▶ [Action item]:
Pull out every line below containing the word "breath".
────────
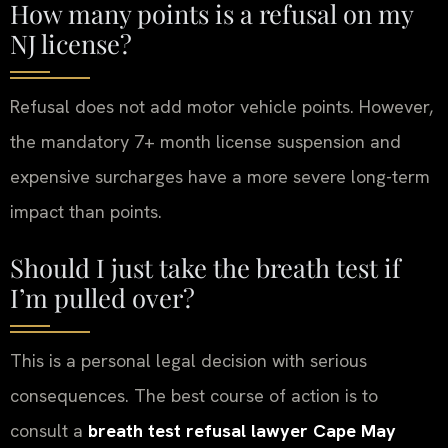
How many points is a refusal on my
NJ license?
Refusal does not add motor vehicle points. However,
the mandatory 7+ month license suspension and
expensive surcharges have a more severe long-term
impact than points.
Should I just take the breath test if
I’m pulled over?
This is a personal legal decision with serious
consequences. The best course of action is to
consult a
breath test refusal lawyer Cape May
────────
▶ [Solution to this task]:
Should I just take the breath test if
breath test refusal lawyer Cape May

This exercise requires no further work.